Two well-known names in FEA, ANSYS Inc. and VISTAGY Inc. (Waltham, Mass.), have collaborated in ply modeling systems. Data from VISTAGY’s FiberSIM fiber draping modeling software can be exported in an .xml format that is readable by ANSYS. The FiberSIM .xml file data contains the order of ply layers and their orientation. ANSYS then allows the user to supplement that data by adding material and thickness information to each layer.
According to VISTAGY, the latest version of FiberSIM, released in November 2006, features enhancements that streamline the design process. VISTAGY’s Guillermin says that one of the most used features is warpage analysis. This module accommodates “spring back” in a part when it is removed from a tool. Thermal deformation can impact the final shape of a composite part by causing it to “spring” when it is removed from the tool.
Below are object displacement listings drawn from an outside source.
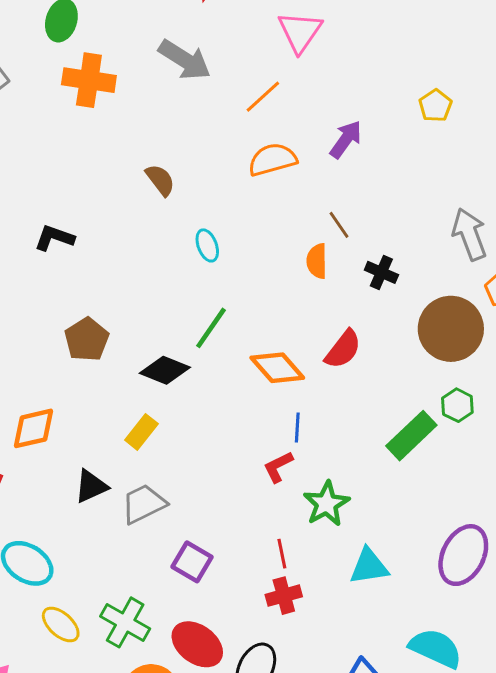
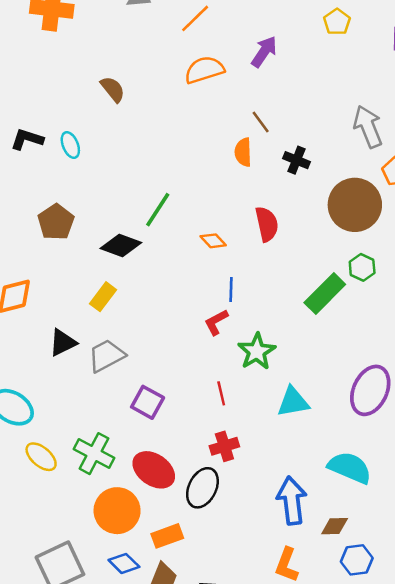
cyan ellipse: (207, 245) -> (70, 145), moved
red semicircle: (343, 349) -> (267, 224), turned -48
orange diamond: (277, 368) -> (213, 241), size x0.6
red cross: (284, 596) -> (224, 446), moved

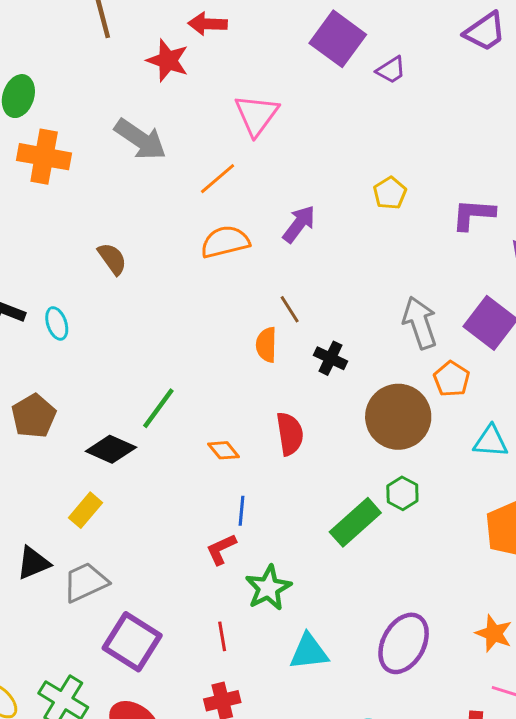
purple square: (148, 402) -> (132, 642), size x1.4

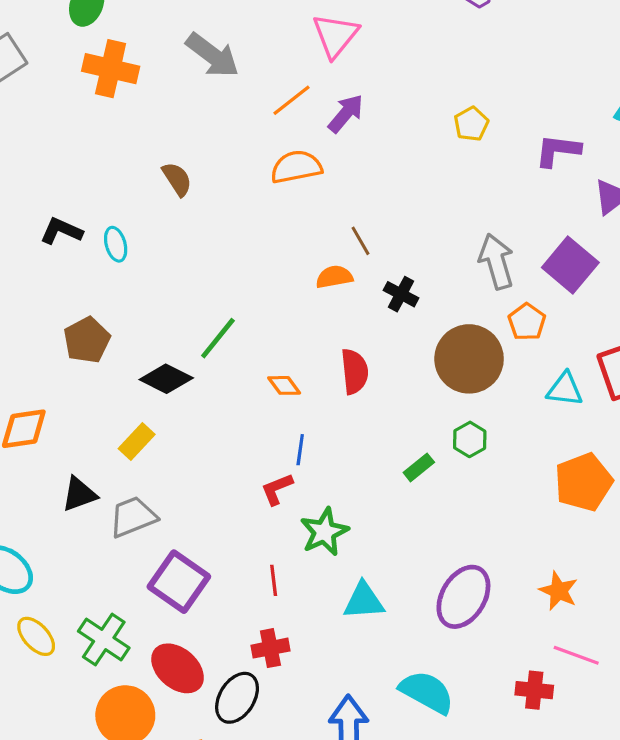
purple arrow: (299, 224) -> (346, 114), moved
orange semicircle: (266, 345) -> (334, 277), turned 76
green rectangle: (355, 522) -> (419, 467), size x0.6

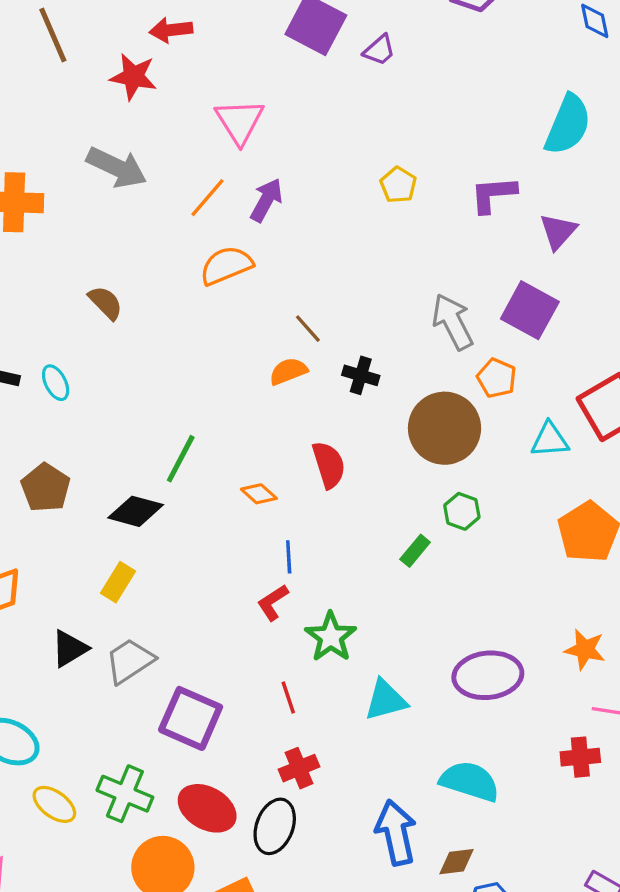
purple ellipse: (463, 597) -> (488, 675), turned 64

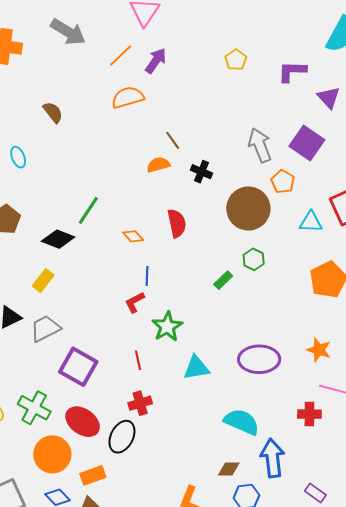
purple triangle: (558, 231) -> (329, 98), turned -30
blue arrow: (396, 833) -> (273, 458), moved

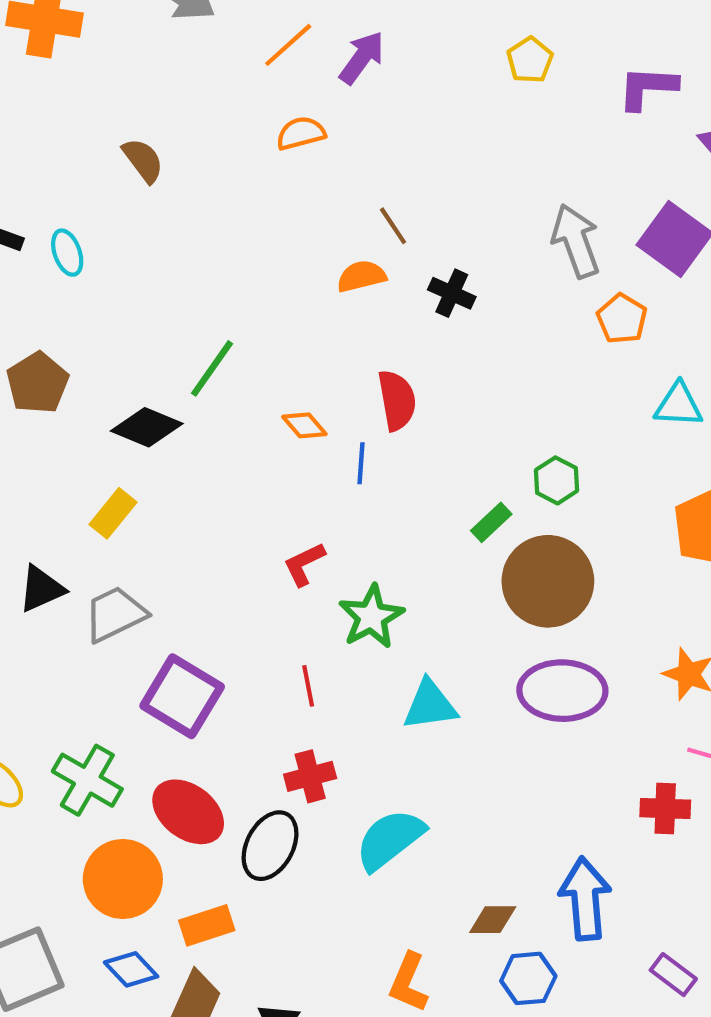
orange semicircle: (128, 97) -> (301, 133), size x0.7
brown circle: (248, 209) -> (548, 581), moved
blue line: (147, 276) -> (361, 463), moved
cyan semicircle: (242, 422) -> (390, 840), moved, turned -63

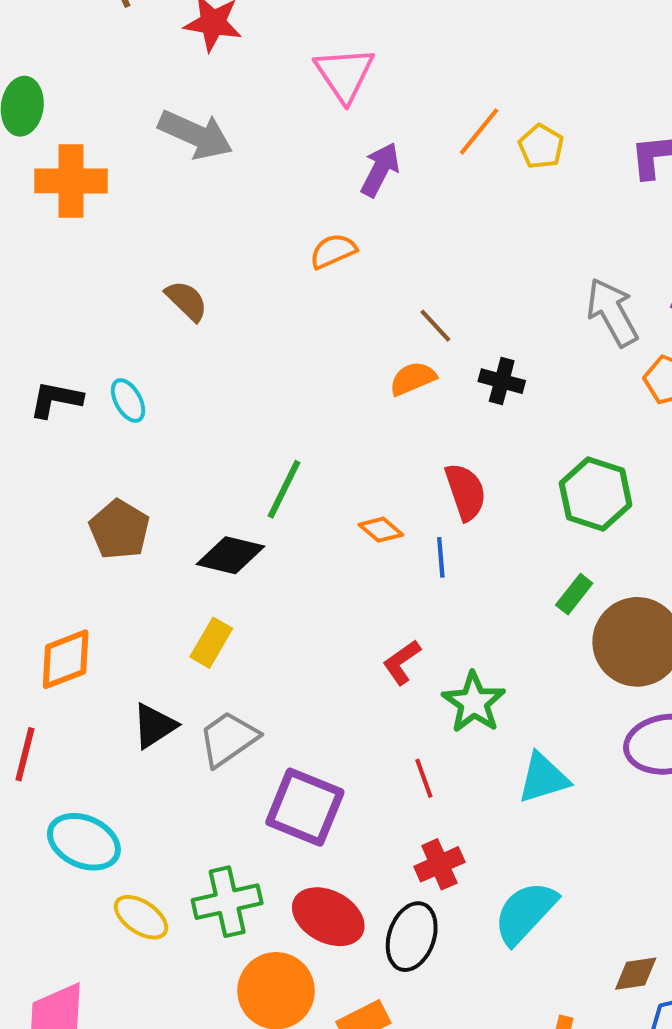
orange line: (288, 45) -> (479, 131), moved
green hexagon: (556, 480) -> (596, 494), moved, size x1.6
green cross: (87, 780) -> (227, 902), turned -34

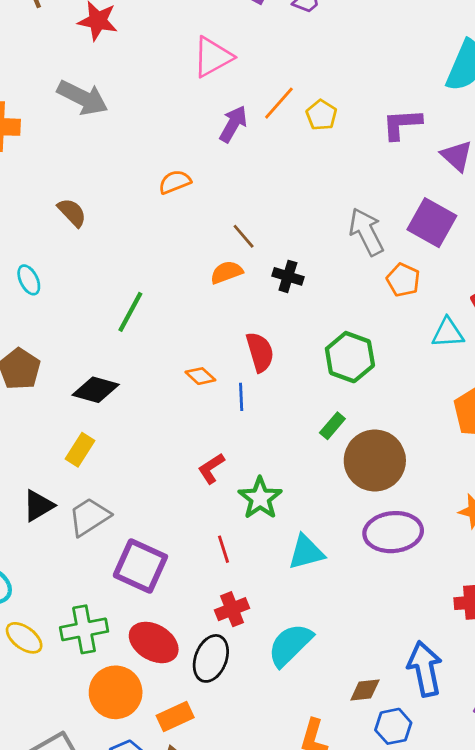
pink triangle: (345, 74) -> (213, 57), moved, turned 33
purple arrow: (380, 170) -> (233, 124), moved
green line: (284, 489) -> (130, 312), moved

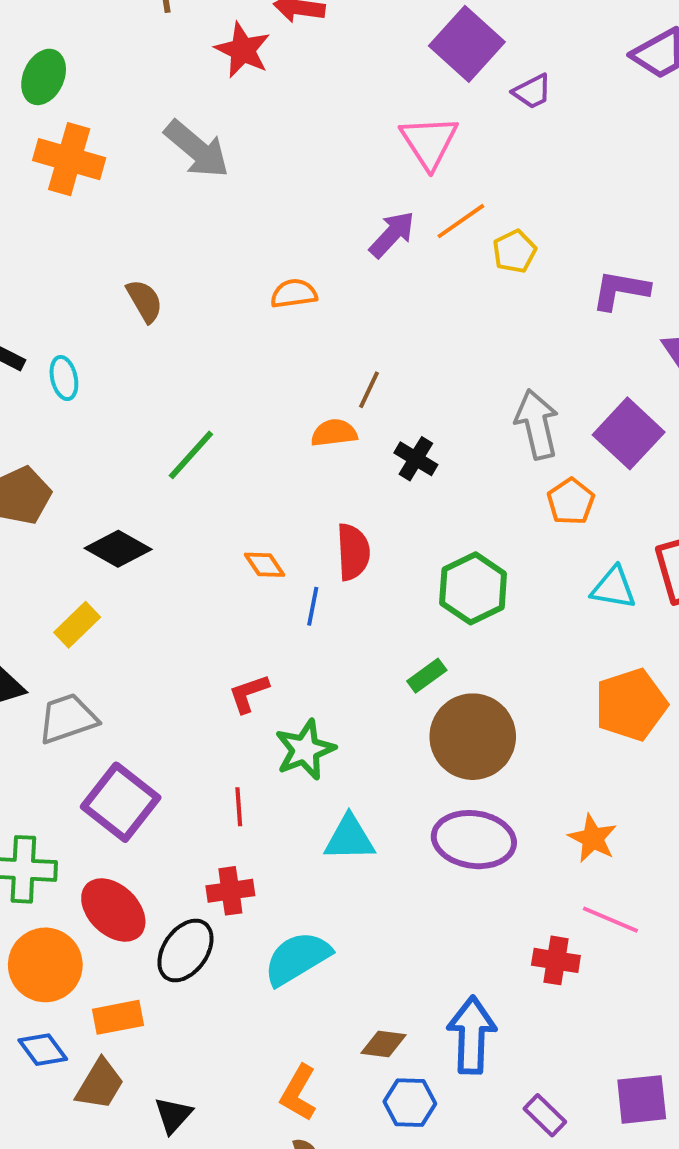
pink triangle: (213, 57) -> (429, 142), moved, turned -48
brown line: (244, 236) -> (369, 390), turned 52

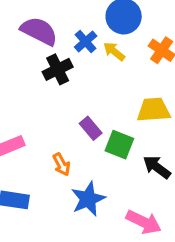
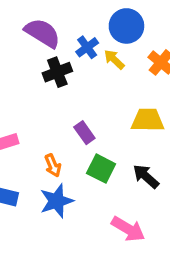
green square: (119, 145) -> (101, 169), moved
blue star: (88, 199) -> (57, 201), moved

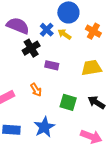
purple rectangle: (84, 133) -> (52, 65), moved, turned -32
orange arrow: (53, 165) -> (36, 90), moved

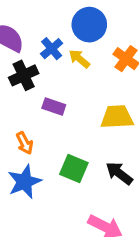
blue star: (44, 127) -> (24, 182), moved

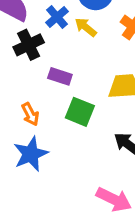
green square: (74, 169) -> (80, 112), moved

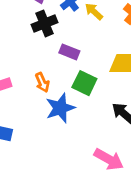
blue star: (31, 154) -> (60, 108), moved

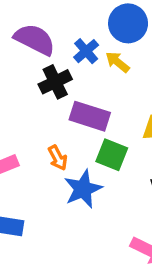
purple rectangle: (69, 52) -> (90, 116), size x1.5

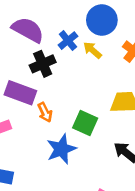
purple rectangle: (90, 116) -> (20, 93), moved
orange arrow: (58, 158) -> (45, 112), moved

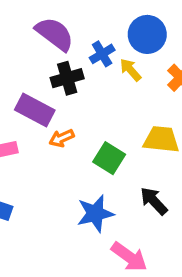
orange arrow: (45, 112) -> (62, 138), turned 84
blue star: (61, 149) -> (95, 213), moved

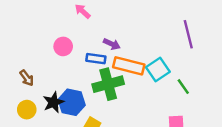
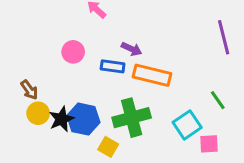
cyan square: (158, 70) -> (187, 125), moved
green cross: (108, 84) -> (132, 118), moved
yellow circle: (27, 110) -> (38, 113), moved

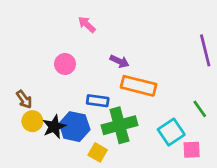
blue rectangle: (113, 66) -> (98, 101), moved

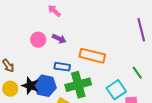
purple arrow: (119, 61) -> (59, 39), moved
yellow circle: (32, 121) -> (10, 89), moved
black star: (54, 127) -> (30, 86), turned -30

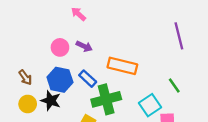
blue rectangle: (62, 67) -> (88, 79), turned 35
blue hexagon: (45, 86) -> (60, 80), moved

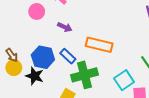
pink circle: (60, 47) -> (37, 11), moved
yellow circle: (28, 104) -> (14, 68), moved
The feature enables engineers to map the ply boundaries of a laminate skin onto the “sprung” skin tool surface, providing full “associativity” between the engineering part and the sprung part. As a result, says the company, all changes made in the design dataset automatically propagate to the manufacturing dataset. Data produced by FiberSIM allows users to design tools with anticipated warpage built in, letting the part cure to the correct specifications. Additional upgrades include 2-D enhancements that provide users with more options for transferring composite data from 3-D to 2-D.
ESAComp, a solid laminate and sandwich panel analysis tool from Componeering Inc. (Helsinki, Finland), has a built-in FE solver for relatively simple analysis (e.g., for beams, plates and joints) and interfaces with widely used FEA software – ABAQUS, ANSYS and Nastran – for more sophisticated analysis. ESAComp also provides post-processing tools. This month, Componeering will release ESAComp 4.0. It features a new GUI for accessing a database of composite materials, laminate layups, structural elements and related load data. New analysis features include thermal conductivity of laminates and enhancements in plate, beam and probabilistic analyses.
In January, ESI announced its draping modeler, PAM-QUIKFORM, within CATIA’s composite design module, allowing fiber simulations that are directly build on the laminate definition in CATIA. PAM-QUIKFORM, predicts the deformation (intra-ply sliding, spreading) of reinforcement fibers during part manufacturing and is designed to alert the user if the selected material can be used to form a draped part without potential problems, such as wrinkling. Data generated by the software are exportable to digital manufacturing machines or nesting and cutting programs.
More to come
As the foregoing indicates, development of composites-specific software modules is ongoing, as composite parts manufacturers outside the aerospace arena adopt FEA into their design practice. As the number of FEA-aware designers in nonaerospace markets grows, FEA vendors see a future in which use of analysis software will significantly expand.